As I've said, this seems to be now the usual understanding of 'infoset'. But
Infoset is a concept unknown to XML 1.0, and parsing is the necessary first
step of *every* instance of XML 1.0 processing. Many things might be built
upon the output of a particular XML 1.0 parse, including a tree, or a graph,
or the abstraction into Infoset form of the data items identified in that
parse. Yet it seems to me that an 'infoset' would not usually be the desired
final product of processing an XML instance, in large part because such an
'infoset' is a terminal output product:  it cannot be passed or pipelined
into any other context because it is utterly specific to the circumstances
in which it is produced.

What is required if the output of particular XML processing is to be passed
to other XML processing is a document, which of course will first be parsed
before any other processing is performed on it in that new environment. It
is this conveyance of XML instances from context to context which is so well
suited to the internetwork topology, and particularly to the
Web-as-we-know-it. Instances are available as entity bodies which we may GET
at a particular URL, process, and then republish as new instances at other
URLs. It seems doubtful that the aggregation of RSS feed items should be
considered a substantially different process.

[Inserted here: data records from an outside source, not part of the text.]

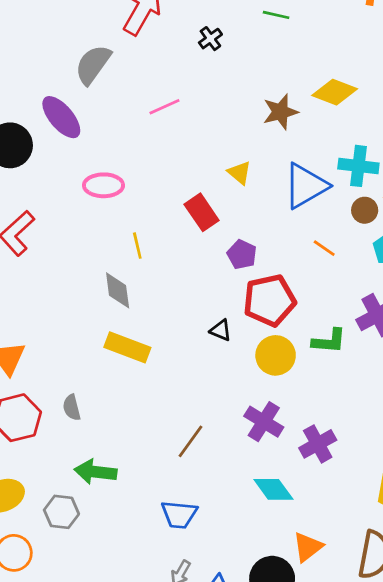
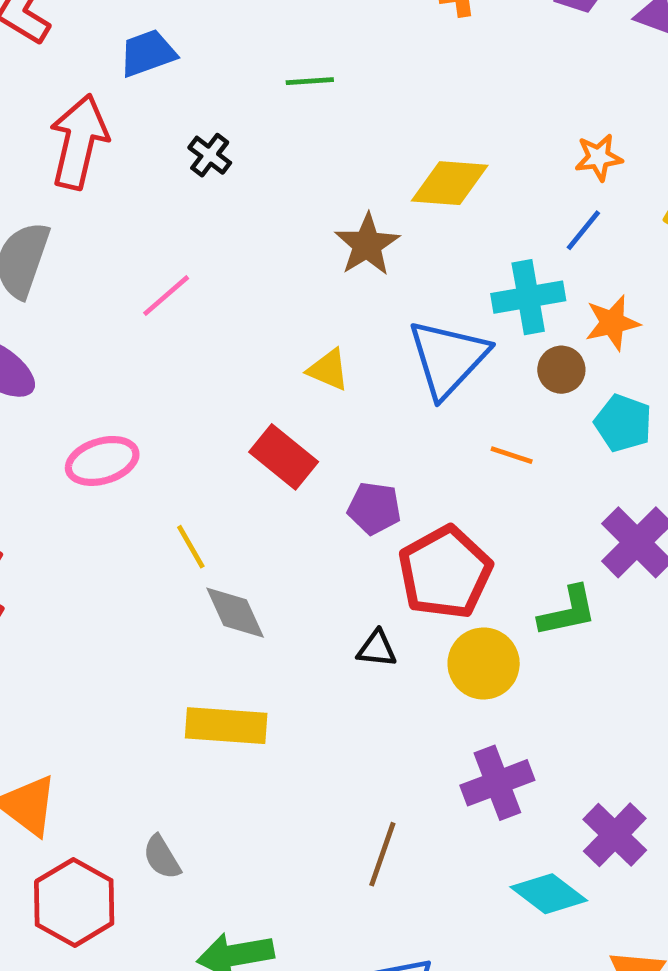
gray diamond: (118, 290) -> (235, 613), moved
purple cross: (264, 422) -> (497, 783), turned -36
purple cross: (318, 444) -> (615, 835), moved

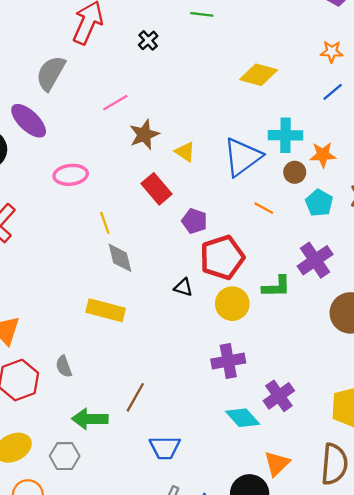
orange star: (599, 157) -> (332, 52), moved
blue line: (583, 230) -> (333, 92), moved
brown star: (367, 245) -> (144, 134), moved
brown line: (382, 854) -> (135, 397), moved

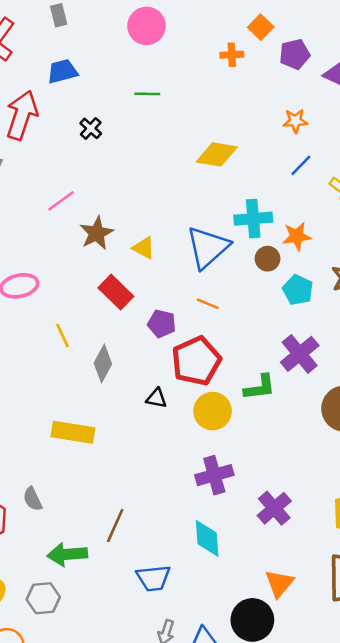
orange line: (264, 208) -> (208, 304), moved
gray diamond: (120, 258) -> (103, 363), moved, turned 48
cyan diamond: (243, 418) -> (207, 538), moved, turned 44

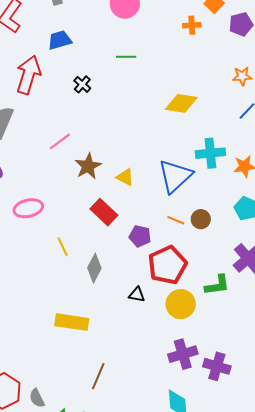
brown circle: (268, 259) -> (201, 219), moved
gray semicircle: (33, 499) -> (37, 398), moved
purple cross: (274, 508) -> (217, 366), moved, turned -32
brown line: (115, 525) -> (98, 376), moved

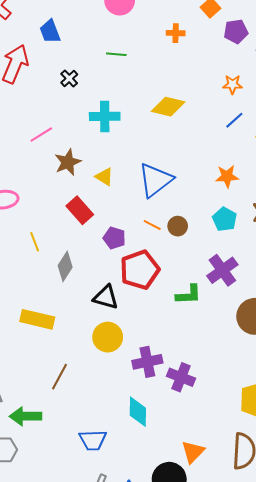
orange cross: (192, 25) -> (176, 33), moved
blue trapezoid: (60, 40) -> (50, 31), turned -100
cyan cross: (210, 153) -> (105, 116), moved
black triangle: (137, 295) -> (106, 297), size x1.5
yellow circle: (181, 304) -> (108, 337), moved

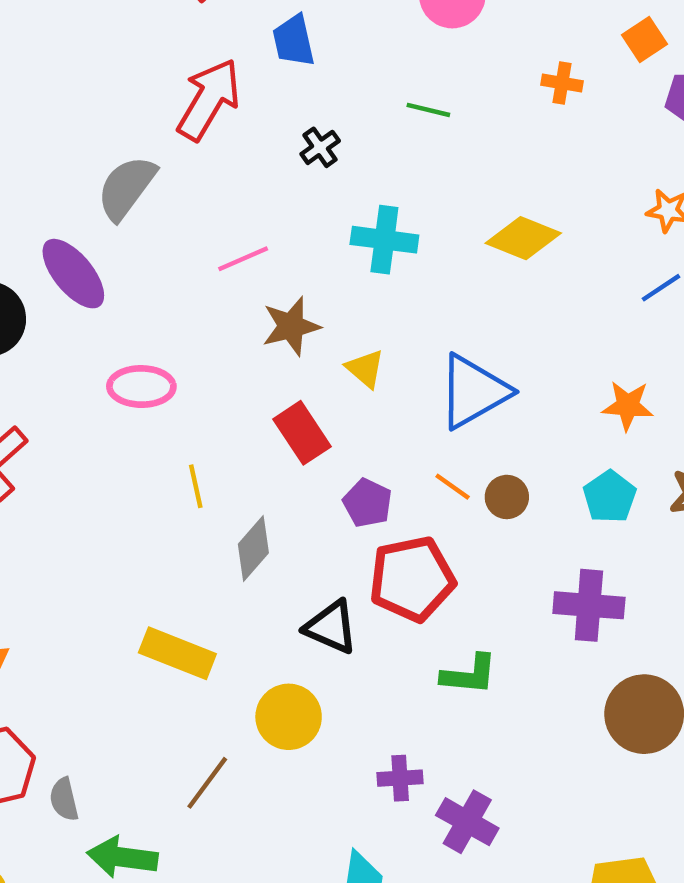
purple cross: (222, 270) -> (589, 605), turned 32
green L-shape: (189, 295) -> (469, 675), moved
yellow circle: (108, 337) -> (289, 717), moved
purple cross: (147, 362) -> (400, 778), size x0.7

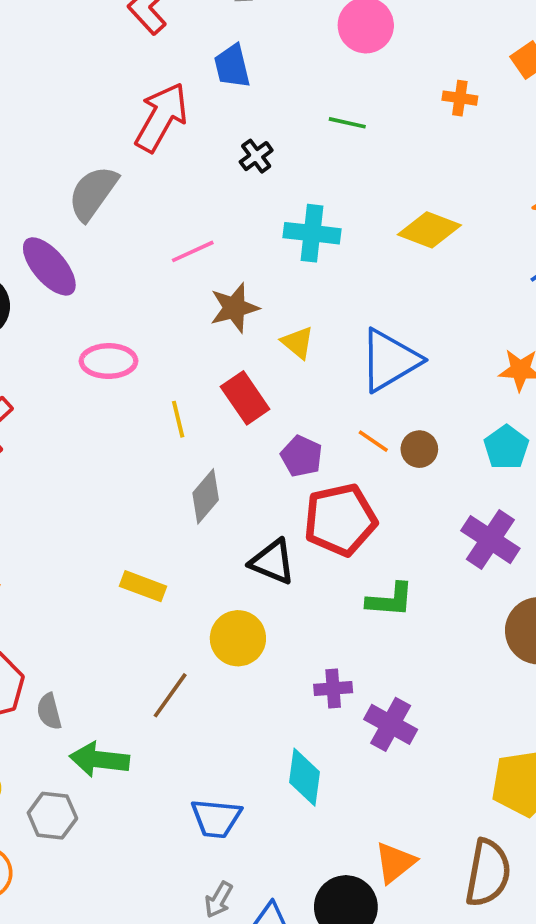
yellow line: (196, 486) -> (178, 419), moved
purple cross: (589, 605) -> (490, 540), turned 30
yellow rectangle: (177, 653) -> (143, 586), size x0.7

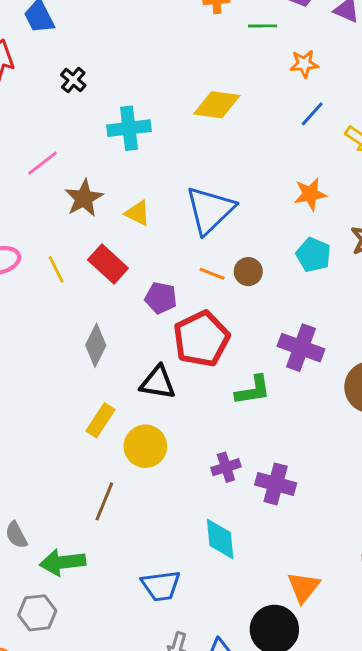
green line: (347, 123) -> (263, 26), moved
yellow line: (178, 419) -> (56, 269), moved
purple cross: (490, 540) -> (301, 348), moved
yellow rectangle: (143, 586) -> (101, 420), moved, turned -64

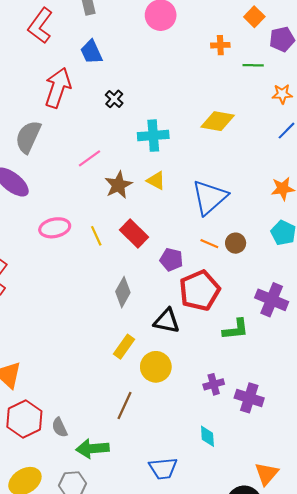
yellow triangle: (138, 213) -> (156, 181), moved
cyan diamond: (220, 539) -> (207, 436), size x0.7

What is necessary for this process to work reliably is the draconian XML 1.0
parse as the first step in every new process. Whatever 'liberal' and
'conservative' might have meant in Postel's original usage, in the context
of XML instances which we can GET at URLs 'liberal' in what we accept means
that we acknowledge the instance is not likely to be in a form which our
process can use directly. The only form which our process could use directly
would be a very particular data structure. In their own terms, processes
operate only upon specific data structures, and neither a concrete instance
document nor an abstract infoset is what a process can use directly. The
difference is that the process can be designed to be liberal in accepting
numerous schematically differing concrete instances to parse and then to
instantiate the output of the parse as the particular data structure which
the process requires. That liberality cannot be extended to some sort of
'infoset' as input, because input which is not a parseable document must
either correspond perfectly to a very specific and typed schematic or be
useless to a particular process, and that is the most illiberal of demands.